[Stored records]
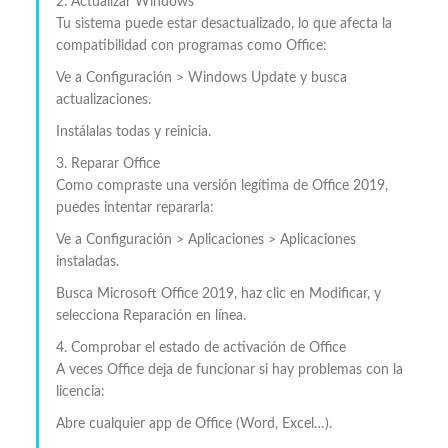
2. Actualizar Windows
Tu sistema puede estar desactualizado, lo que afecta la
compatibilidad con programas como Office:
Ve a Configuración > Windows Update y busca
actualizaciones.
Instálalas todas y reinicia.
3. Reparar Office
Como compraste una versión legítima de Office 2019,
puedes intentar repararla:
Ve a Configuración > Aplicaciones > Aplicaciones
instaladas.
Busca Microsoft Office 2019, haz clic en Modificar, y
selecciona Reparación en línea.
4. Comprobar el estado de activación de Office
A veces Office deja de funcionar si hay problemas con la
licencia:
Abre cualquier app de Office (Word, Excel…).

_Try it:_ Only one span of lines is wanted: the line with "A veces Office" and every line after it to the end of the entries, output exactly.

_Solution to the exercise:_
A veces Office deja de funcionar si hay problemas con la
licencia:
Abre cualquier app de Office (Word, Excel…).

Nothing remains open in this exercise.